The Limitations of Generative AI
Although generative AI has made significant progress in recent years, it still has limitations. As a result, human linguists need to review and modify the output.
Here are four things to consider before integrating AI into the localization process.
- Limited creativity. Generative AI produces content similar to what it learned from training data but needs help to create original or creative content. That is because the patterns limit outputs along with the rules it learns from the data. While it works well for product descriptions, technical specifications, and user-generated content, AI isn’t suitable for creative translations such as marketing and advertising.
- Bias and inaccuracies. Data bias can affect AI models, which occurs when training data isn’t representative of the real world, leading to a biased or inaccurate output. Linguists with expertise should review AI-generated content for racist, sexist, and culturally inappropriate language.
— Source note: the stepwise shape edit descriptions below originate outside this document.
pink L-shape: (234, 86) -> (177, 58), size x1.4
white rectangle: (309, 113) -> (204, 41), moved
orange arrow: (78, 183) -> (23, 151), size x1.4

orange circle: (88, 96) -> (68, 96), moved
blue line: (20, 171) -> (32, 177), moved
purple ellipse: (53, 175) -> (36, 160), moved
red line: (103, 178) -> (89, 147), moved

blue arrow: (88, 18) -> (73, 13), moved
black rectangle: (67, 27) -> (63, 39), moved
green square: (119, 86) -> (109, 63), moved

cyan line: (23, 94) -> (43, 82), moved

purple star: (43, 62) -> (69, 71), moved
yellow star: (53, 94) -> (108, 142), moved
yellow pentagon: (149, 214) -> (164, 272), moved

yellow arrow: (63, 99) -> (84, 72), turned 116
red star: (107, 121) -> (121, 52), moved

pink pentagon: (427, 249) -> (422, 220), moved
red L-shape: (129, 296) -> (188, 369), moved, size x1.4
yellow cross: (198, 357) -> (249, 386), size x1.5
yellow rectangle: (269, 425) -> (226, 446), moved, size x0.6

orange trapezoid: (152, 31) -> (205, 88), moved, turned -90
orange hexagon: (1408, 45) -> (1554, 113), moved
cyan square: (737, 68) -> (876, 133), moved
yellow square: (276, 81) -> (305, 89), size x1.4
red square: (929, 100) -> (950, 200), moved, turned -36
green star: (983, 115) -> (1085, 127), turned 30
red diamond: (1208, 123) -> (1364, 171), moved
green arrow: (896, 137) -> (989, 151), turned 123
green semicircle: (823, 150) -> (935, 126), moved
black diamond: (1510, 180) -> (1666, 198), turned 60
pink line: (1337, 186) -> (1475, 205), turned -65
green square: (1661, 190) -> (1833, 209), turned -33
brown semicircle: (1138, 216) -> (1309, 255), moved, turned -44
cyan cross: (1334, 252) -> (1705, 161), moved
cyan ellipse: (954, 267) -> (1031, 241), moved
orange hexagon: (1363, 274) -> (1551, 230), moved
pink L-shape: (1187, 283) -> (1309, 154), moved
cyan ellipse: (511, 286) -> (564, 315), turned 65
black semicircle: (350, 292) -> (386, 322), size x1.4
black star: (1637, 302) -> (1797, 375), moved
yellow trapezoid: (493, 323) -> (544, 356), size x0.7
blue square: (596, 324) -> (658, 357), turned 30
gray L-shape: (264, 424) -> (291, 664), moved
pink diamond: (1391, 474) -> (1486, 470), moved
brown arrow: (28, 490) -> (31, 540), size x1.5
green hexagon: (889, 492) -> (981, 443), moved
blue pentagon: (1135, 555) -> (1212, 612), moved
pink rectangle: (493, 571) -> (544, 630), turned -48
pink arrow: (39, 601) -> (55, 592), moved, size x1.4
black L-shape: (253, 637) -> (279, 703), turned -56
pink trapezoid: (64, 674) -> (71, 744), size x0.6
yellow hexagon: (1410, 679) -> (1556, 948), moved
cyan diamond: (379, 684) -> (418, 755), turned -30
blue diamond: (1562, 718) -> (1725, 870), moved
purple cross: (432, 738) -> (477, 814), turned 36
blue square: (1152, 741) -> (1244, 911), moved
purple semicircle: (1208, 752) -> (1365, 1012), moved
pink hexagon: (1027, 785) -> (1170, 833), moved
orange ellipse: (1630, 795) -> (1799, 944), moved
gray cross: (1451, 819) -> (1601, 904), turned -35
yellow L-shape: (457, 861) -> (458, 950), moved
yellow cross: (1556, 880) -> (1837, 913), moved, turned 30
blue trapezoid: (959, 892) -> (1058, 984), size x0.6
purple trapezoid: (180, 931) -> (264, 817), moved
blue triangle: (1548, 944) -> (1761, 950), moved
- Language variables. AI applications need large volumes of data to be trained accurately; most data sets are from significant languages. Consequently, LLMs have lower accuracy rates for less common languages and alternative dialects. To address these language variables, you need a diverse team to ensure accuracy, inclusiveness, and cultural understanding.
- High computational requirements. Generative AI models are often computationally intensive and require significant resources to run and train, and this can make them impractical and costly for some applications. That means some models must be more mature to create custom localization tools.
Remember that generative AI works best for generating large volumes of localized content with minimal cost and effort. For example, generative AI can create thousands of localized versions of product descriptions for an eCommerce website. However, projects that require a nuanced understanding of the target language and culture are best left to human translators.
The Future of AI for Localization
AI is a rapidly evolving sector with seemingly endless possibilities. Open-source or commercial tools will likely offer more opportunities for localization providers to integrate this technology into workflows. Further developments will significantly expand the possible use cases and drive custom training for specific tasks and outcomes. However, despite these advances, human linguists will continue to play a role by leveraging creativity and cultural expertise.